For a very interesting look at the linguistic situation in Libya, check out Lameen Souag’s latest post. He focuses on the Berber minority:
A very large majority of Libyans have Arabic as their mother tongue — in fact, Western Libya was described by the colonial anthropologist Evans-Pritchard as the most Arab place on earth outside Arabia itself. However, the country also has a noteworthy Berber-speaking minority (about 5%, if you dare to trust Ethnologue; it’s not as though anyone’s ever counted them in the past several decades). Most speakers are concentrated in the northwest, where they (traditionally, for once) call themselves Imazighen: the port of Zuwara, along with many towns of the Nafusa mountains, such as Yefren and Nalut. … A quite distinctive Berber language is spoken in the desert oasis of Ghadames on the Algerian border. There is a Tuareg community in the southwest, around Ghat and Ubari.

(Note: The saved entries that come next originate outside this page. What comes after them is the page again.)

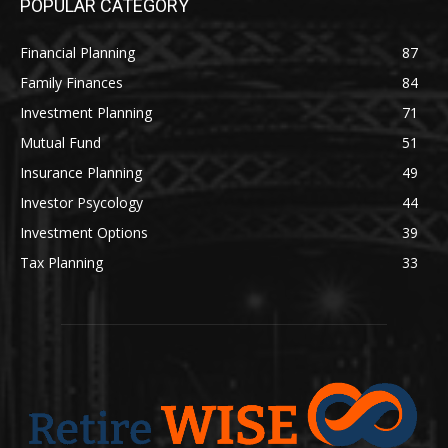
POPULAR CATEGORY
Financial Planning
87
Family Finances
84
Investment Planning
71
Mutual Fund
51
Insurance Planning
49
Investor Psycology
44
Investment Options
39
Tax Planning
33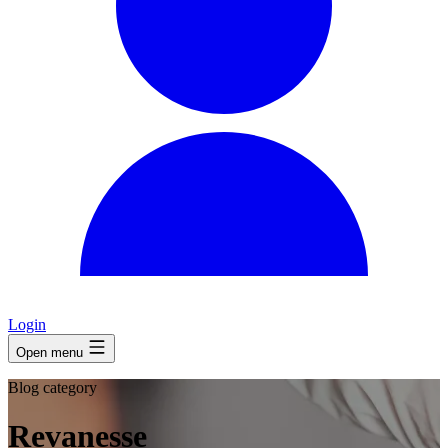
Login
Open menu
Blog category
Revanesse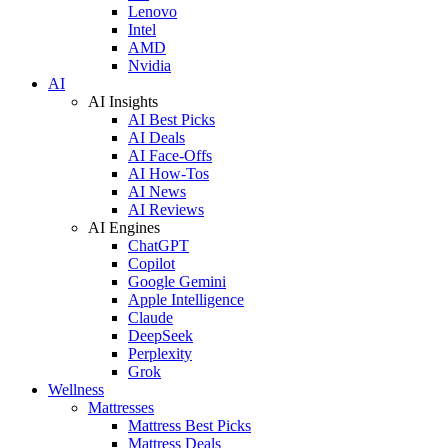
Lenovo
Intel
AMD
Nvidia
AI
AI Insights
AI Best Picks
AI Deals
AI Face-Offs
AI How-Tos
AI News
AI Reviews
AI Engines
ChatGPT
Copilot
Google Gemini
Apple Intelligence
Claude
DeepSeek
Perplexity
Grok
Wellness
Mattresses
Mattress Best Picks
Mattress Deals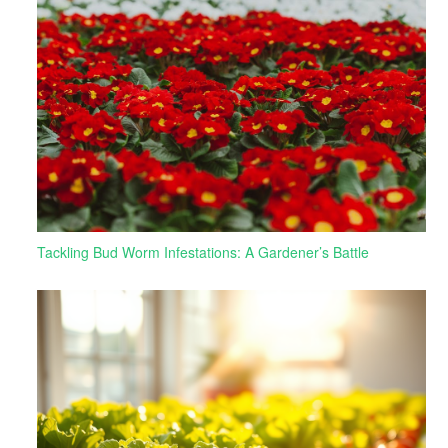
Tackling Bud Worm Infestations: A Gardener’s Battle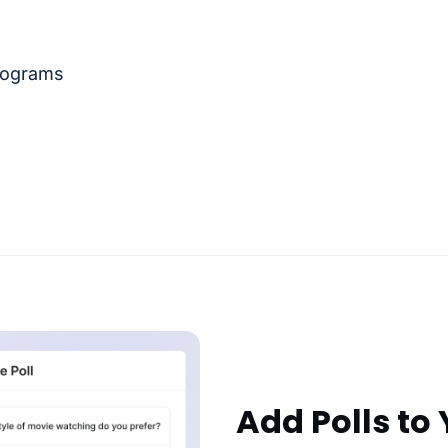
rograms
Add Polls to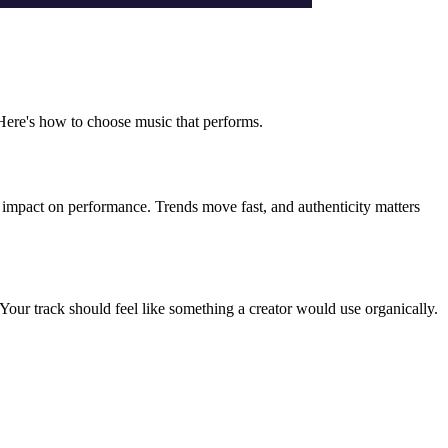
. Here's how to choose music that performs.
d impact on performance. Trends move fast, and authenticity matters
Your track should feel like something a creator would use organically.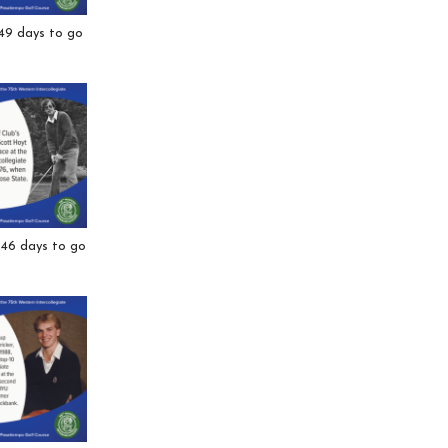
 49 days to go
 46 days to go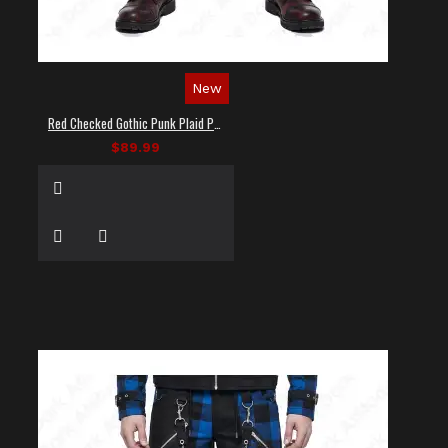
New
Red Checked Gothic Punk Plaid Pants
$89.99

The isolated Berber-speaking communities of Awjila in the southwest and Sokna near the middle are shifting to Arabic (this process is almost complete in Sokna) — their languages are of extreme historical interest and are very inadequately documented.
But he also mentions fascinating nuggets like the Muslim Greek community (whose Greek is almost gone)—what a complicated world we inhabit (and how misguided are the people who want to forcibly simplify it)!